自閉スペクトラム症の主人公が活躍する「ウ・ヨンウ弁護士は天才肌」の描き方が、“世界基準”といえる理由
2020年代仕様の若手女性弁護士ドラマ
Netflixで2022年6月から配信されたドラマ『ウ・ヨンウ弁護士は天才肌(以降、「ウ・ヨンウ」』。自閉スペクトラム症[1]で、傑出した能力を持つ新人弁護士のヨンウが仕事に取り組みながら、周囲との関わりの中で成長していく、韓国発のヒューマンドラマだ。各話ごとに発生する事件とその顛末を縦糸として、親子関係、キャリア、恋愛などを横糸としてドラマは進んでいく。
珍しい設定では決してない。よくあるドラマだろう、との先入観で見はじめたものの、その認識はすぐに改められた。本作の根底にある価値観は、今の「世界」の変化を見据えて、2020年代仕様に「アップデート」されているからだ。
過去のこの手の物語と本作のどこが違うのか。この違いへの理解は、変化する時代に適応を模索する多くのビジネスパーソンにとっても重要だろう。
本作は、マイノリティや障がい[2]を、エンターテイメントのアトラクションとして消費することへの問題性について自覚的な目線を持って作られている。ここが大きなポイントだ。
エンターテイメントとマイノリティ・障がい
20世紀に成立した映画やドラマにおいて「マイノリティ・障がい者」の扱いは変遷を遂げてきた。昔はしばしば「見せ物」的に、時には恐怖の対象として扱われた[3]。一方で、近年では、マイノリティや障がい者が善玉としての主人公になるのも珍しくない。
しかし、欧米では、こうした作劇はマイノリティをマジョリティ側が都合よく「消費」しているだけではないのか、敬意に欠ける行為ではないか、との見方が近年とみに高まっている[4]実態を理解しておくと良い。属性による抑圧やバリアを取り除いて行こうとするリベラル化の潮流のなかで、ある種の反省が起こっているのだ。

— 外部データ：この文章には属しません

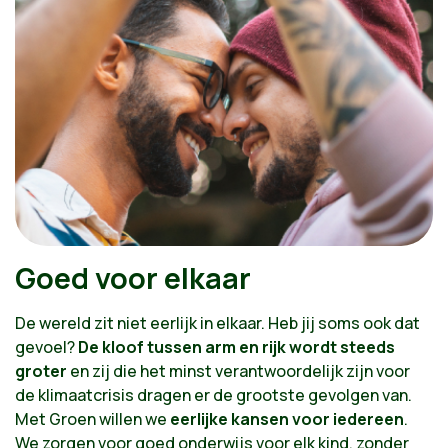
Goed voor elkaar
De wereld zit niet eerlijk in elkaar. Heb jij soms ook dat
gevoel?
De kloof tussen arm en rijk wordt steeds
groter
en zij die het minst verantwoordelijk zijn voor
de klimaatcrisis dragen er de grootste gevolgen van.
Met Groen willen we
eerlijke kansen voor iedereen
.
We zorgen voor goed onderwijs voor elk kind, zonder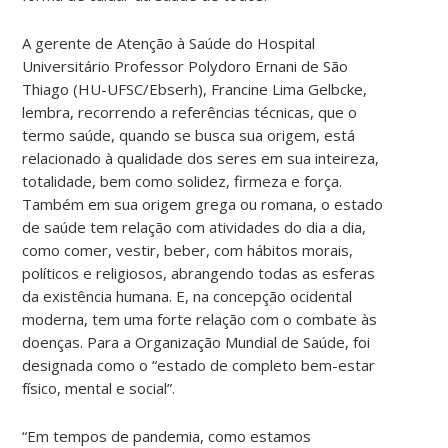
A gerente de Atenção à Saúde do Hospital
Universitário Professor Polydoro Ernani de São
Thiago (HU-UFSC/Ebserh), Francine Lima Gelbcke,
lembra, recorrendo a referências técnicas, que o
termo saúde, quando se busca sua origem, está
relacionado à qualidade dos seres em sua inteireza,
totalidade, bem como solidez, firmeza e força.
Também em sua origem grega ou romana, o estado
de saúde tem relação com atividades do dia a dia,
como comer, vestir, beber, com hábitos morais,
políticos e religiosos, abrangendo todas as esferas
da existência humana. E, na concepção ocidental
moderna, tem uma forte relação com o combate às
doenças. Para a Organização Mundial de Saúde, foi
designada como o “estado de completo bem-estar
físico, mental e social”.
“Em tempos de pandemia, como estamos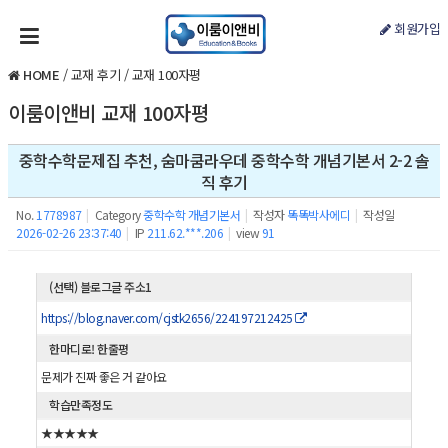
회원가입
HOME
/
교재 후기
/
교재 100자평
이룸이앤비 교재 100자평
중학수학문제집 추천, 숨마쿰라우데 중학수학 개념기본서 2-2 솔
직 후기
No.
1778987
|
Category
중학수학 개념기본서
|
작성자
똑똑박사에디
|
작성일
2026-02-26 23:37:40
|
IP
211.62.***.206
|
view
91
(선택) 블로그글 주소1
https://blog.naver.com/cjstk2656/224197212425
한마디로! 한줄평
문제가 진짜 좋은 거 같아요
학습만족정도
★★★★★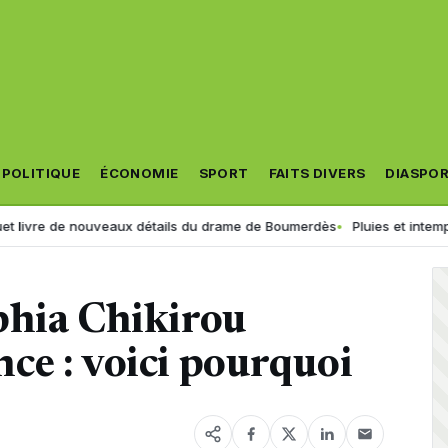
POLITIQUE
ÉCONOMIE
SPORT
FAITS DIVERS
DIASPO
e nouveaux détails du drame de Boumerdès
Pluies et intempéries en vue
phia Chikirou
ce : voici pourquoi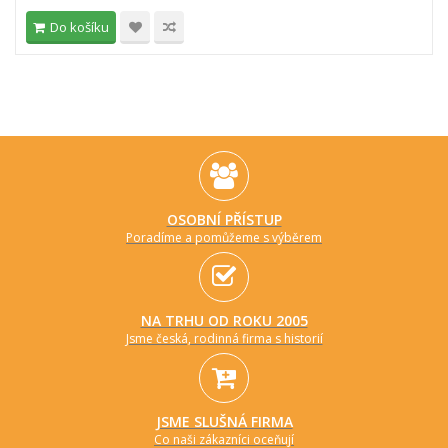
Do košíku
OSOBNÍ PŘÍSTUP
Poradíme a pomůžeme s výběrem
NA TRHU OD ROKU 2005
Jsme česká, rodinná firma s historií
JSME SLUŠNÁ FIRMA
Co naši zákazníci oceňují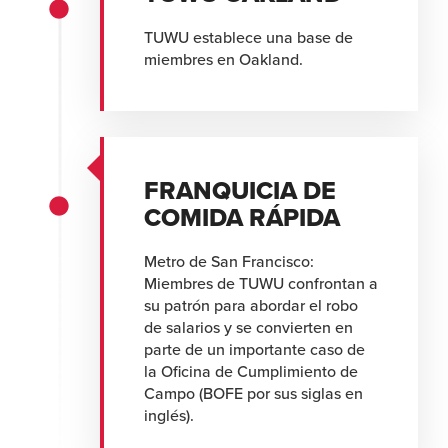
TUWU establece una base de
miembres en Oakland.
FRANQUICIA DE
COMIDA RÁPIDA
Metro de San Francisco:
Miembres de TUWU confrontan a
su patrón para abordar el robo
de salarios y se convierten en
parte de un importante caso de
la Oficina de Cumplimiento de
Campo (BOFE por sus siglas en
inglés).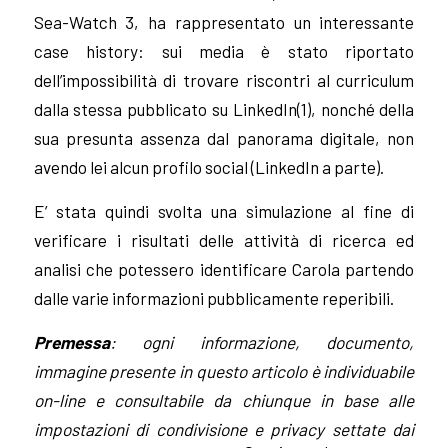
Sea-Watch 3, ha rappresentato un interessante
case history: sui media è stato riportato
dell’impossibilità di trovare riscontri al curriculum
dalla stessa pubblicato su LinkedIn(1), nonché della
sua presunta assenza dal panorama digitale, non
avendo lei alcun profilo social (LinkedIn a parte).
E’ stata quindi svolta una simulazione al fine di
verificare i risultati delle attività di ricerca ed
analisi che potessero identificare Carola partendo
dalle varie informazioni pubblicamente reperibili.
Premessa
: ogni informazione, documento,
immagine presente in questo articolo è individuabile
on-line e consultabile da chiunque in base alle
impostazioni di condivisione e privacy settate dai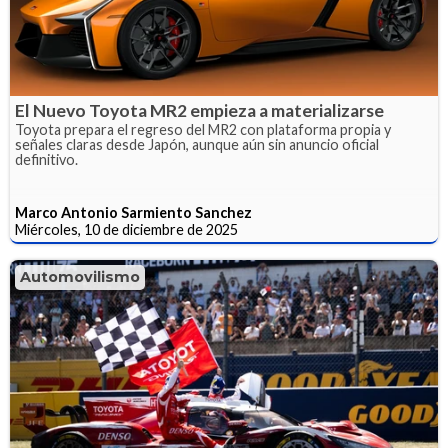
El Nuevo Toyota MR2 empieza a materializarse
Toyota prepara el regreso del MR2 con plataforma propia y
señales claras desde Japón, aunque aún sin anuncio oficial
definitivo.
Marco Antonio Sarmiento Sanchez
Miércoles, 10 de diciembre de 2025
Automovilismo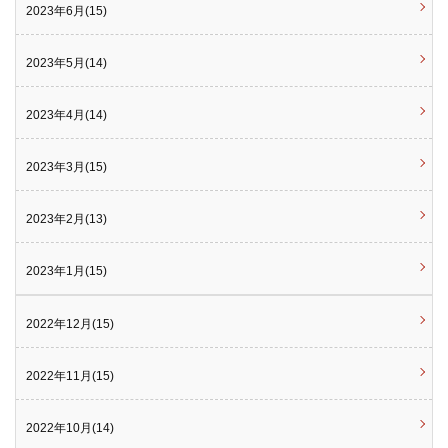
2023年6月(15)
2023年5月(14)
2023年4月(14)
2023年3月(15)
2023年2月(13)
2023年1月(15)
2022年12月(15)
2022年11月(15)
2022年10月(14)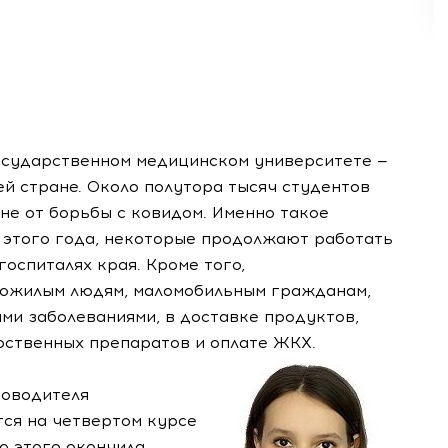
осударственном медицинском университете —
ей стране. Около полутора тысяч студентов
оне от борьбы с ковидом. Именно такое
а этого года, некоторые продолжают работать
госпиталях края. Кроме того,
ожилым людям, маломобильным гражданам,
ми заболеваниями, в доставке продуктов,
рственных препаратов и оплате
ЖКХ
.
ководителя
тся на четвертом курсе
о этого окончила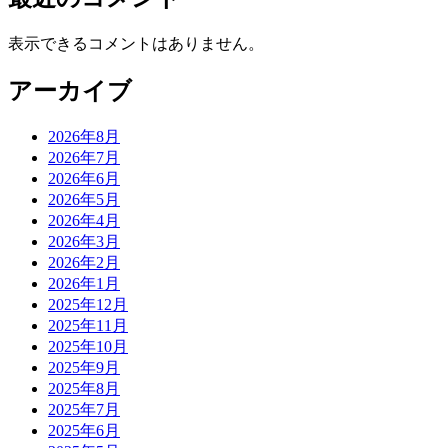
表示できるコメントはありません。
アーカイブ
2026年8月
2026年7月
2026年6月
2026年5月
2026年4月
2026年3月
2026年2月
2026年1月
2025年12月
2025年11月
2025年10月
2025年9月
2025年8月
2025年7月
2025年6月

人種や社会的性差に無自覚なマジョリティに自省を迫る流れとも共通している。
2022年にアカデミー賞の最高栄誉である作品賞を受賞した『Coda あいのうた」も聴覚障がいに絡んで、マイノリティを主人公にした映画であった。この映画が高く評価された背景の一つに、聴覚障害の人々に敬意を表し、実際に聾唖の役者を起用した点がある。『Coda あいのうた』にはリメイク元となった映画(『エール』2014年・フランス)があるのだが、そちらの作品では、聾唖者の役を健聴者の役者が演じた。これは、当時から批判を受けていたそうである。2010年代から2020年代の間にも「進歩」があったと思われる。